Peer review is the evaluation of a job by one or more people with similar abilities as the producers of the job. It is a form of self-regulation by qualified members (peers) of a certain profession in a related field. Peer review methods are used to maintain quality standards, improve performance, and provide credibility. In academia, academic peer review is often used to determine whether an academic article is suitable for publication. Peer review can be classified according to the type of activity and the field or profession in which the activity takes place. 

Peer review is essential for the quality of published research. Your submitted article will be evaluated by at least two independent reviewers. Reviewers' comments will help the editor decide whether to accept or reject your article for publication. 

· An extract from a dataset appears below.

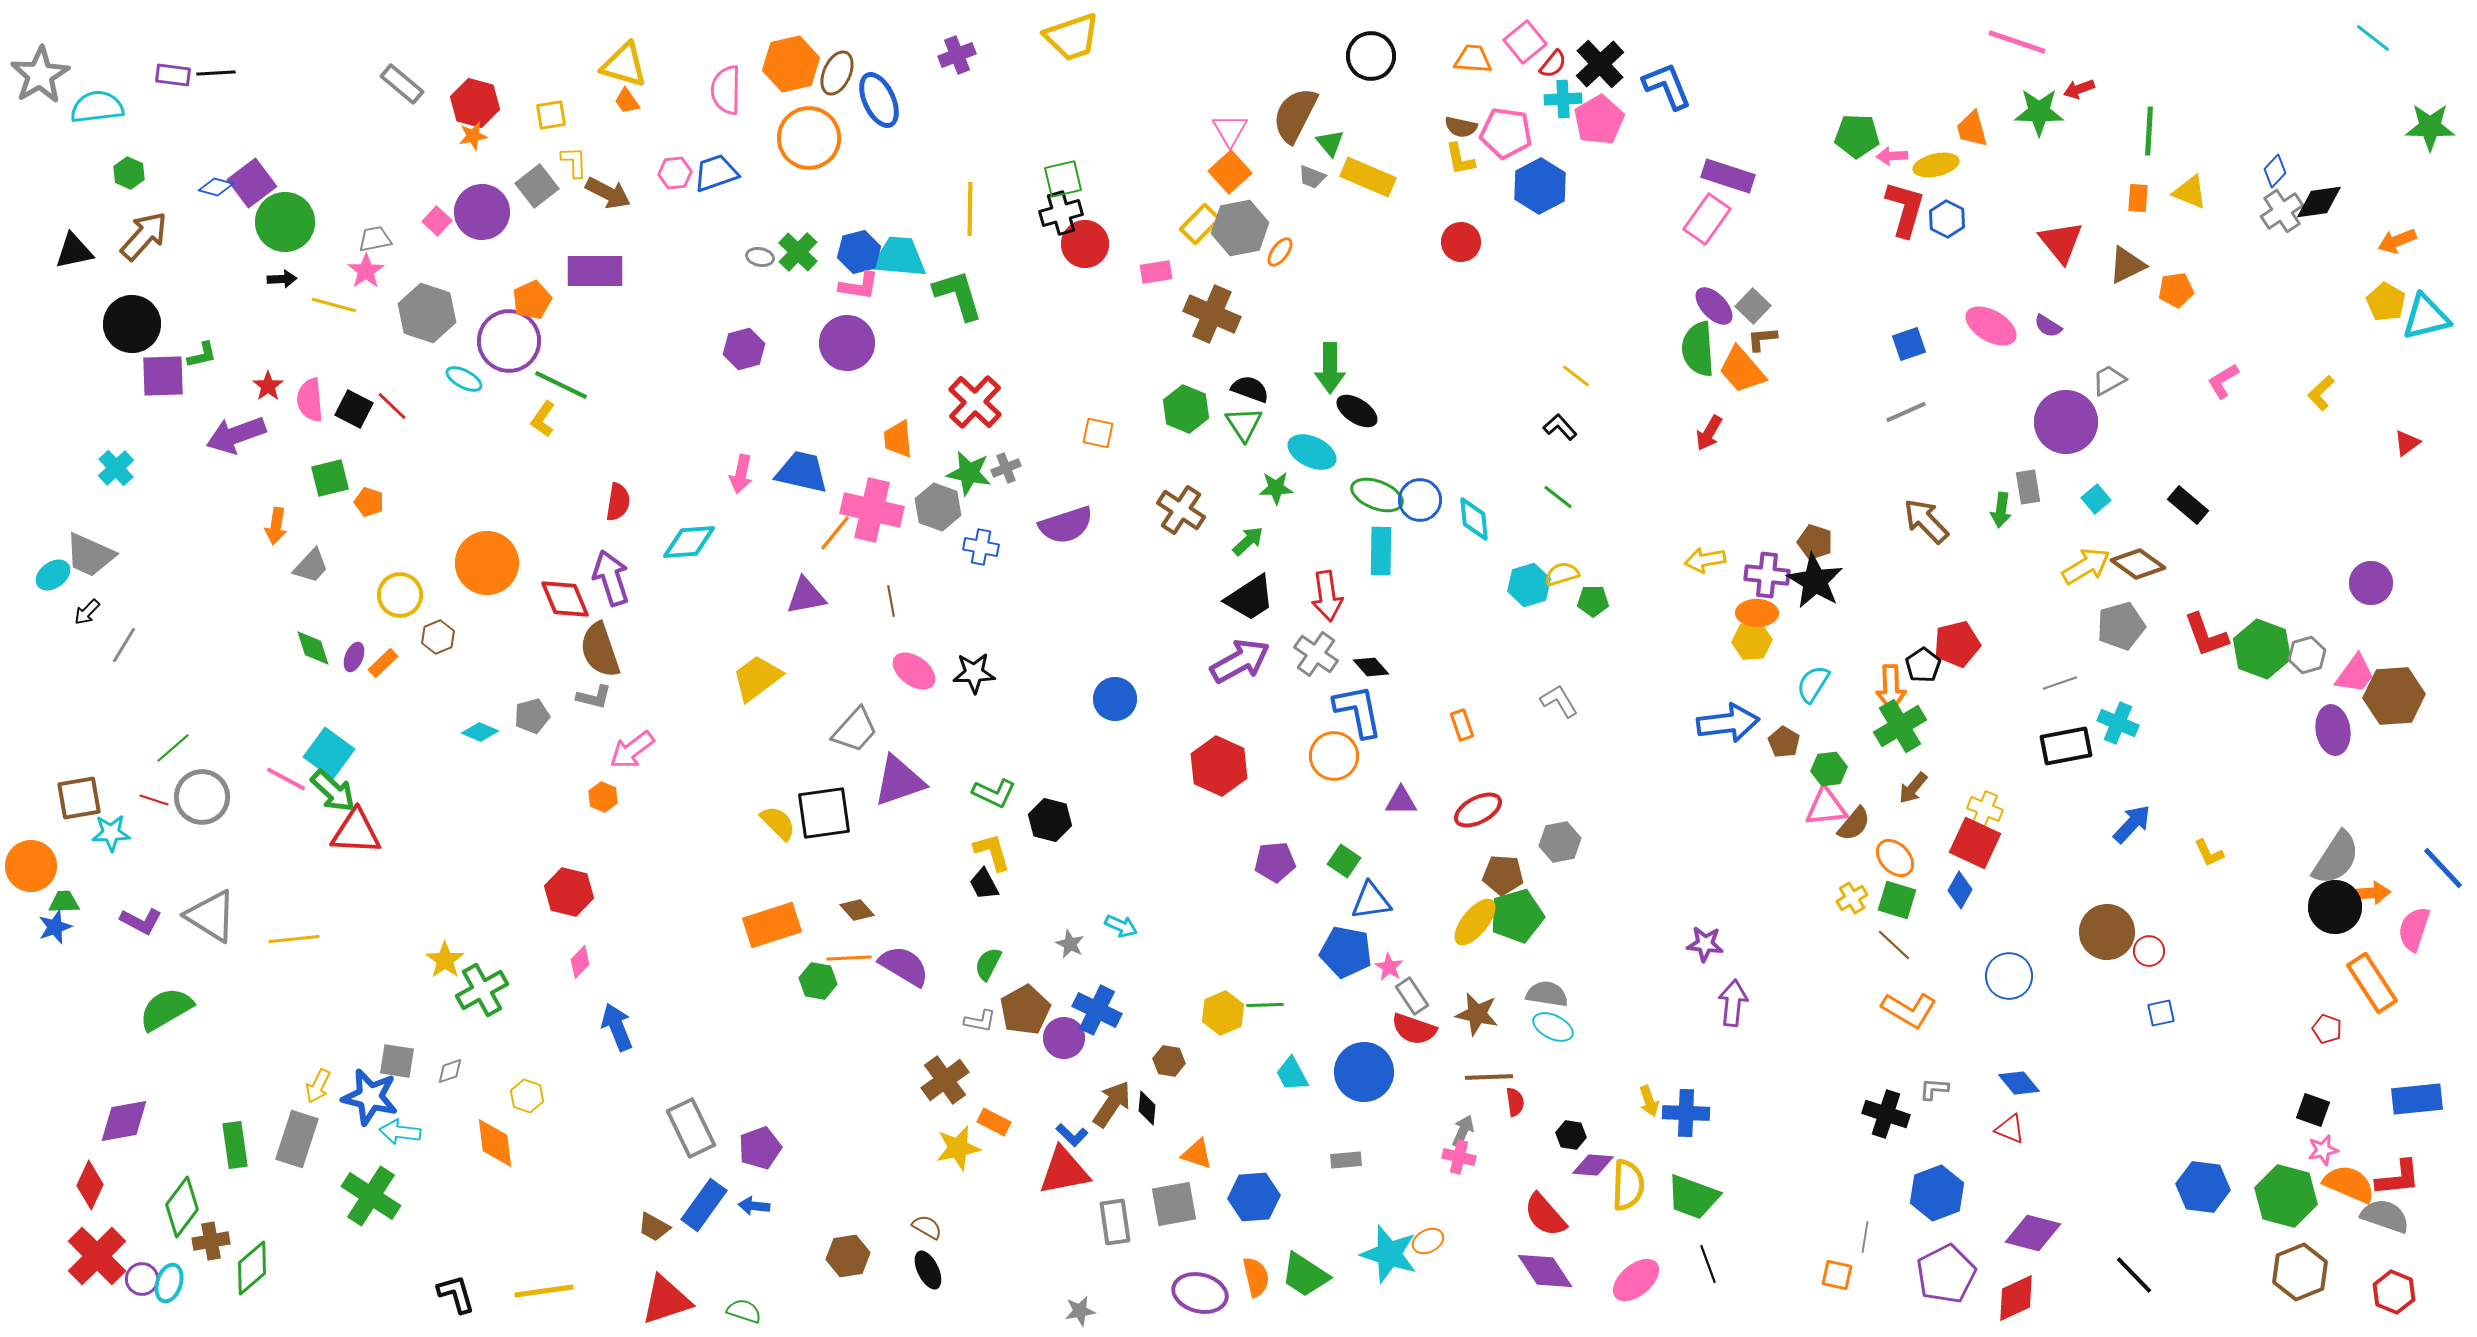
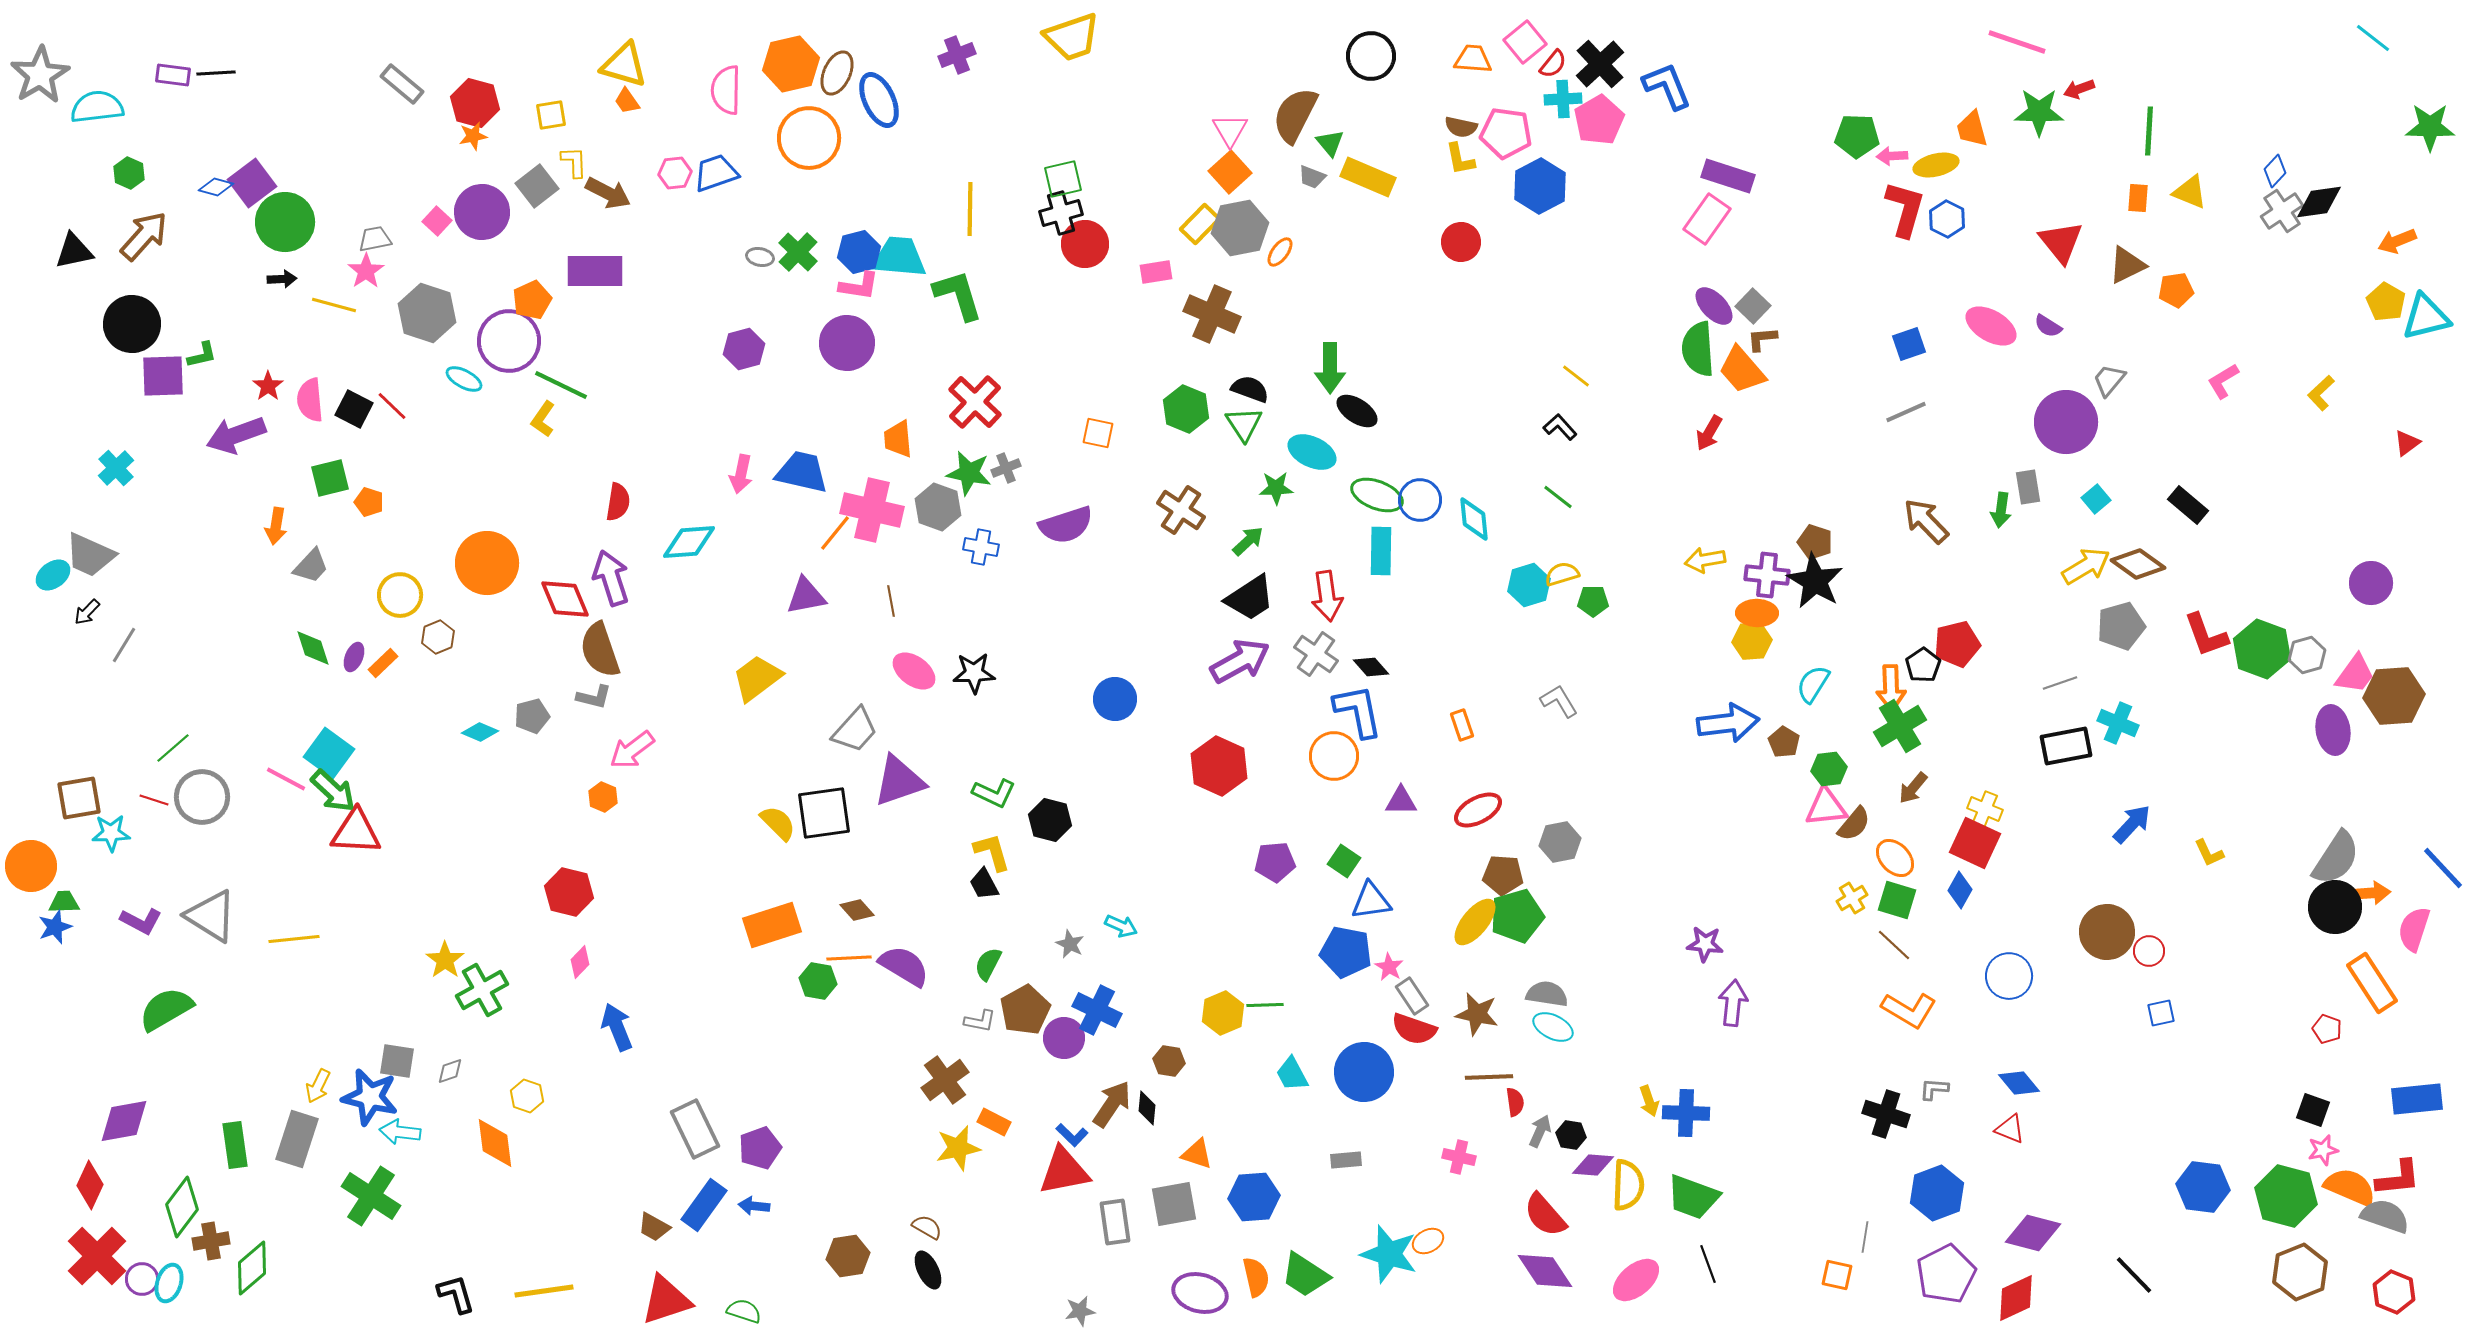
gray trapezoid at (2109, 380): rotated 21 degrees counterclockwise
gray rectangle at (691, 1128): moved 4 px right, 1 px down
gray arrow at (1463, 1131): moved 77 px right
orange semicircle at (2349, 1184): moved 1 px right, 3 px down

The double-blind peer-review process 

 In this model, the reviewer and author are anonymous. Some of the advantages of this model are listed below. 

 • The anonymity of the author limits the biases of the reviewers, for example, based on the author's gender, country of origin, academic status, or previous publication history. 
 • Articles written by well-known or well-known authors are considered based on the content of their work rather than reputation.

Objectives of the peer review process, reviewers look into

  • Scope: Is the article appropriate for this publication?

  • Novelty: Is this original material distinct from previous publications?

  • Validity: Is the study well designed and executed?

  • Data: Are the data reported, analysed, and interpreted correctly?

  • Clarity: Are the ideas expressed clearly, concisely, and logically?

  • Compliance: Are all ethical and journal requirements met?

  • Advancement: Is this a significant contribution to the field?